I was first introduced to the convenience and practicality of pockets by my friend THL Katerina da Brescia, who gave me my first pocket as a gift. I recommend her interesting website: http://purplefiles.net/katerina/FlorenceFiles/FLAccessoriesSOCCACCIA.html

I also recommend the book Moda a Firenze as an excellent research tool and source of drool-worthy inspiration!

Wednesday, May 9, 2012

A new hat

I take medication that causes me to get sunburnt very quickly, so I really need to wear a hat to events. The only problem is that I have a huge and very strangely shaped head so it is difficult to find hats that will fit me.
For a long time I toyed with the idea of making a hat like this one in the image of a 'Girl from Turin' from Vecellio's Costume Book:


As you can see, it has an open top to allow for her hairstyle. I bought several old straw hats and had planned to re-sew them into a hat like this, but I never got around to it. (I will - eventually.)

At the recent Medieval Fair, a friend introduced me to The Undertailor, who specialises in historical corsetry, undergarments and millinery. I had the opportunity to look at her wonderful hats and hairpins, and found a hat that will fit on my head, even over a caul or a coif! Here's a picture:


I am completely delighted with my hat - and the prospect of no more sunburn! Plus I picked up some chignon and bun pins.

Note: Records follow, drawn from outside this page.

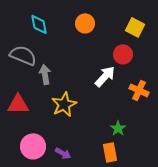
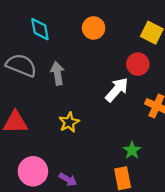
gray arrow: (45, 74) -> (57, 73), moved
yellow star: (64, 104) -> (69, 122), size x0.7

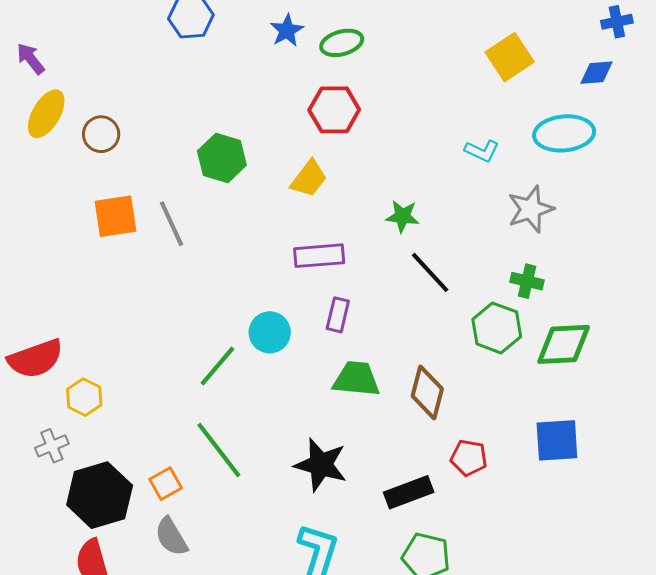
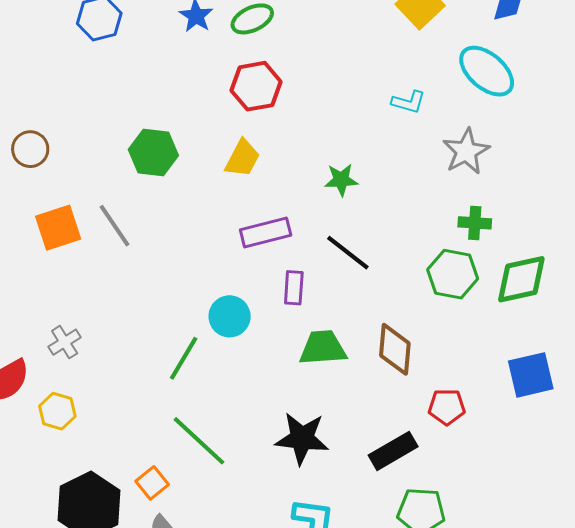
cyan ellipse: (564, 133) -> (487, 71), turned 56
black line: (430, 272) -> (348, 253), moved
gray cross: (52, 446) -> (65, 342), moved

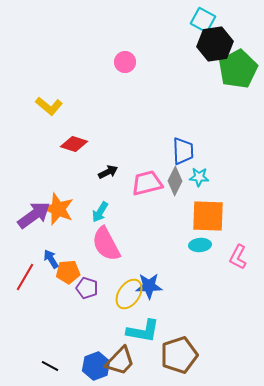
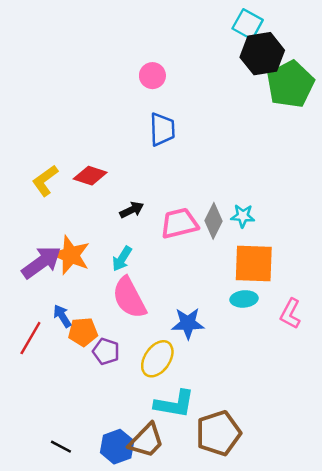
yellow L-shape: (49, 106) -> (45, 181), moved, turned 104
blue trapezoid: (183, 151) -> (162, 129), moved
blue star: (149, 286) -> (188, 323), moved

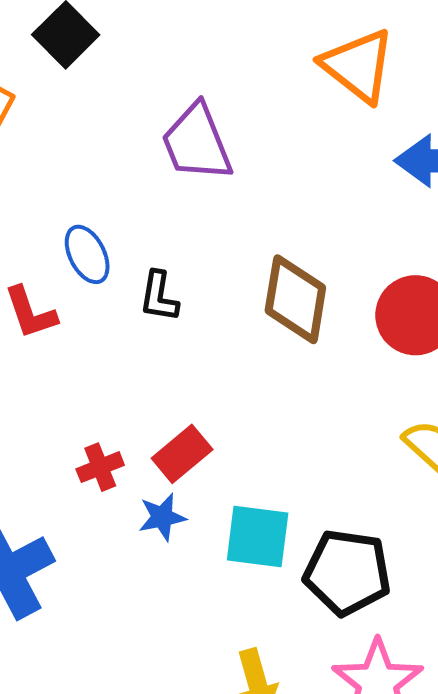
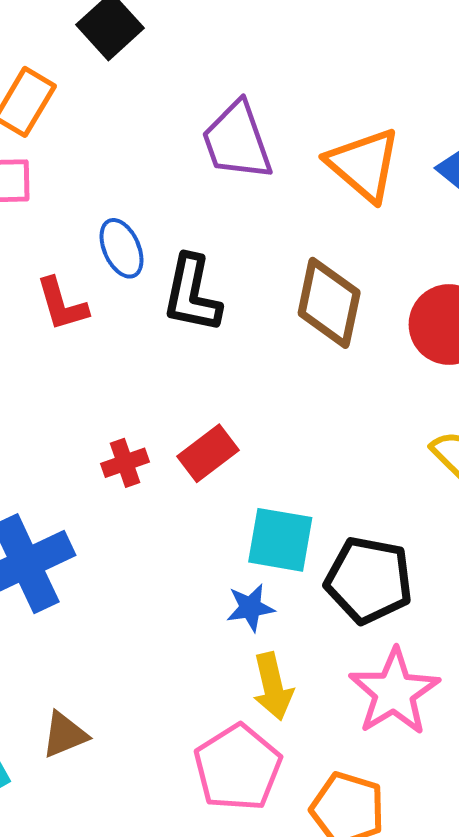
orange triangle: (358, 66) -> (364, 165), moved
black L-shape: (159, 296) -> (192, 294), size x1.5
blue star: (162, 517) -> (250, 608), moved

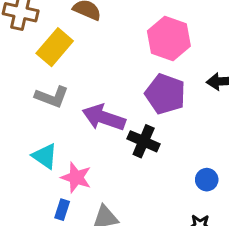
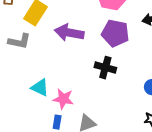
gray L-shape: (52, 97) -> (19, 41), moved
purple arrow: (104, 118) -> (69, 33), moved

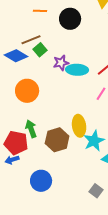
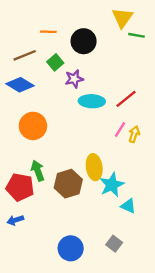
brown line: (31, 40) -> (25, 55), moved
green square: (40, 50) -> (55, 62), moved
purple star: (61, 63) -> (74, 79), moved
blue arrow: (12, 160) -> (15, 220), moved
blue circle: (41, 181) -> (71, 248), moved

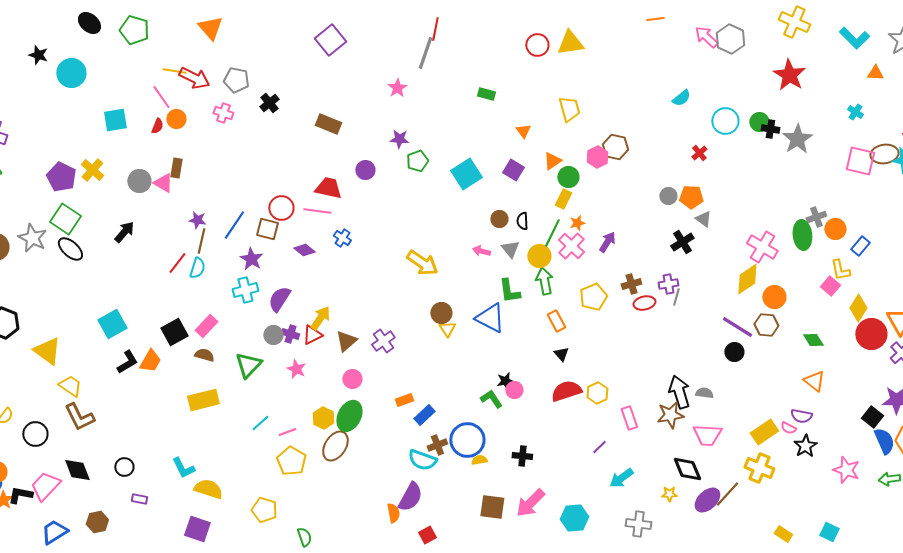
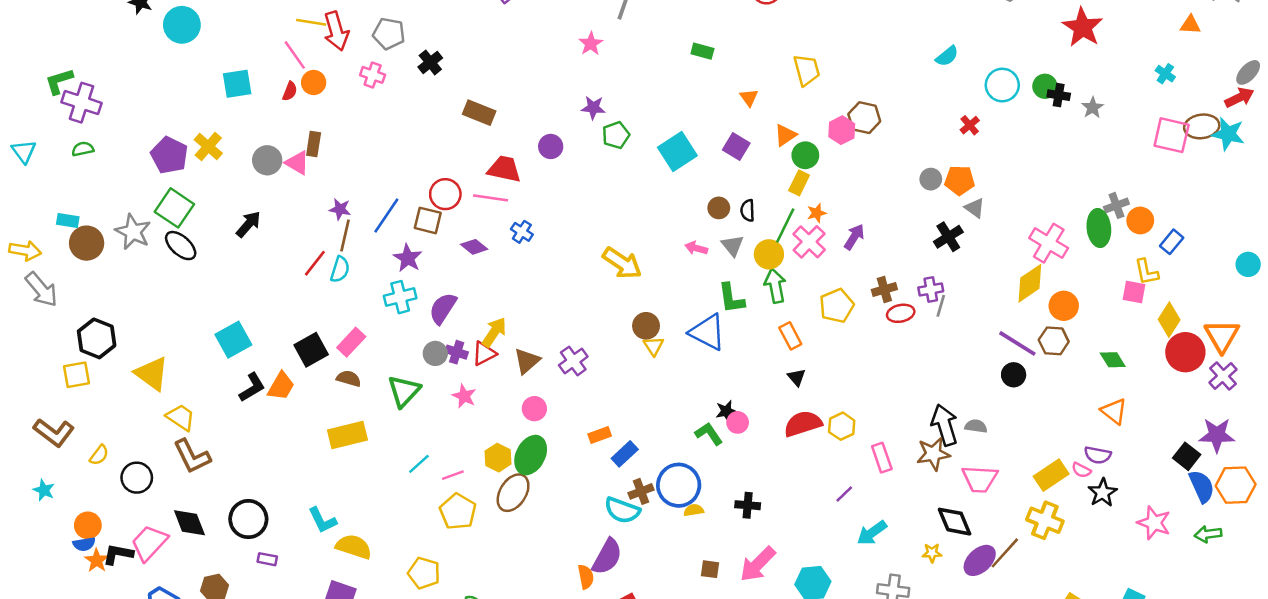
red arrow: (194, 78) -> (336, 31), turned 48
brown rectangle: (328, 124) -> (479, 113), moved
gray star: (797, 139) -> (1093, 108), size x0.6
pink square: (830, 286) -> (1134, 292), turned -30
black circle: (124, 467) -> (248, 519), size x1.6
brown square: (492, 507) -> (710, 569), size x0.6

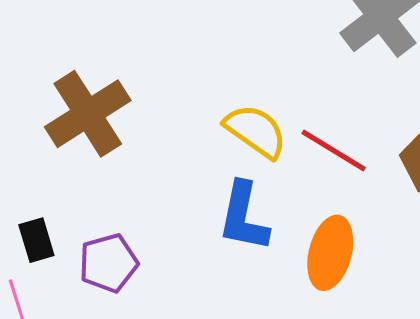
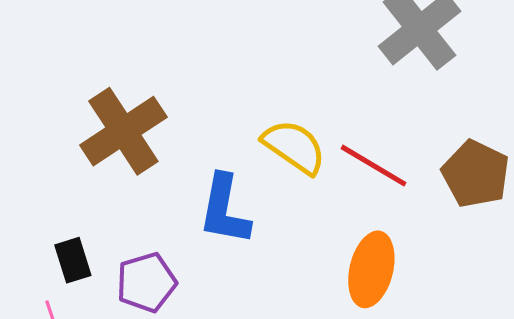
blue L-shape: (244, 217) -> (225, 210), moved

If you would like to contact The Undertailor, go to http://theundertailor.com.au/ or have a look for her on Facebook.

Tuesday, May 8, 2012

Medieval Fair - Fruits

This weekend was our local Medieval Fair. We had really good attendance and I met some really pleasant and enthusiastic people who will hopefully be interested in joining my local SCA group.

Here are some marzipan fruits I made to go on the Arts and Sciences display table. The stems are made from cloves, which made them smell very nice!




Sunday, April 29, 2012

Heraldic embroidered badge

Today I had the opportunity to present a piece that I finished a couple of months ago. It is a heraldic badge to go on a doublet. The project got off to a very rocky start as I had to begin over because I couldn't get the tension on the ground fabric right and the stitches kept pulling and warping.


I realised that the ground fabric was too flimsy, and started again on heavier fabric. This was much more successful.


The outer white edge was done in white crochet cotton in stem stitch. The blue was done in cotton perle thread in stem stitch. I used stem stitch because I wanted this area to stand out and be clearly defined. 


The inner white section is DMC blanc cotton (2 strands) worked in split stitch. The tree has padded leaves and is worked in DMC black 310 cotton in satin stitch (also 2 strands).

Once the stitching was complete and the device had been trimmed, rinsed and edged, I whipped the edges under and added a felt backing.



 I wanted the badge to stand out and not be too flat, so I added an extra, smaller piece of felt on the back. Then I edged the whole shield-shape with some silver gilt thread.